***** RECORDS FOR THIS TASK

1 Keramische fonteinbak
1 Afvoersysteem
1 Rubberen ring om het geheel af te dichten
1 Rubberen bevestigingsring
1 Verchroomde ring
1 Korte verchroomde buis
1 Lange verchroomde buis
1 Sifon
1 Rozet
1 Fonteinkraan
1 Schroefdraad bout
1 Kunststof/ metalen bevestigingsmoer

**********
***** RECORDS FOR THIS TASK

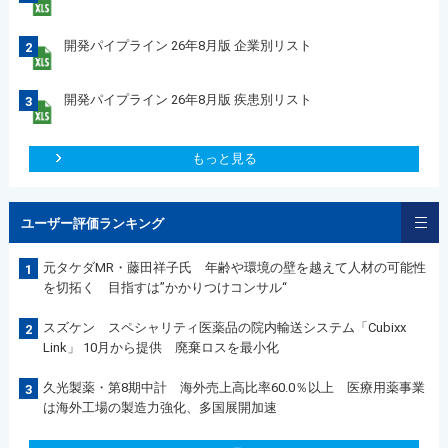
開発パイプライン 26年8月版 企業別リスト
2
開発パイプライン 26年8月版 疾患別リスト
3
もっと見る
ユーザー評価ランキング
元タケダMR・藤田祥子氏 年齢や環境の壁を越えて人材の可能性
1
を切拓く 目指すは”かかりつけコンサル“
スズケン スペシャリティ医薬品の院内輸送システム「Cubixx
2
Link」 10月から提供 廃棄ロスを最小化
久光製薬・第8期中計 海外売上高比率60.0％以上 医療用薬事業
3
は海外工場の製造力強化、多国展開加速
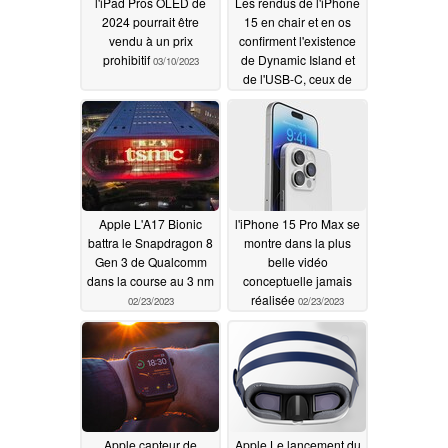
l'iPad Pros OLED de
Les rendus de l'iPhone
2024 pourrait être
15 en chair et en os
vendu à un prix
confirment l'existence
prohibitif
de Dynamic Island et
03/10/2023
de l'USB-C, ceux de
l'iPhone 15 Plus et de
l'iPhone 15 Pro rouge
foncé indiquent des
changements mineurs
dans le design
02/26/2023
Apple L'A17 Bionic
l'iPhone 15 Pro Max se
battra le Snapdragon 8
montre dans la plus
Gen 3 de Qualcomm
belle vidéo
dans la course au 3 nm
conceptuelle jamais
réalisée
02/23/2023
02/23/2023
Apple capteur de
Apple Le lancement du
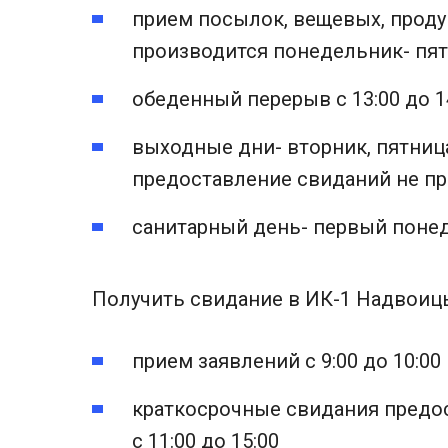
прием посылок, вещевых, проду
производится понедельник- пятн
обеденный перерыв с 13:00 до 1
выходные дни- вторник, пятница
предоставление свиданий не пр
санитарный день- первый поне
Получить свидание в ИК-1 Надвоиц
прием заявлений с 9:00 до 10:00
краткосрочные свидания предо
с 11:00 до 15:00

**********

(PROBLEM TO WORK ON): Please give an exact copy of the lines above, beginning with the line containing "1 Keramische fonteinbak" and running through the line containing "1 Kunststof/ metalen bevestigingsmoer", and of no other lines.

(ANSWER):
1 Keramische fonteinbak
1 Afvoersysteem
1 Rubberen ring om het geheel af te dichten
1 Rubberen bevestigingsring
1 Verchroomde ring
1 Korte verchroomde buis
1 Lange verchroomde buis
1 Sifon
1 Rozet
1 Fonteinkraan
1 Schroefdraad bout
1 Kunststof/ metalen bevestigingsmoer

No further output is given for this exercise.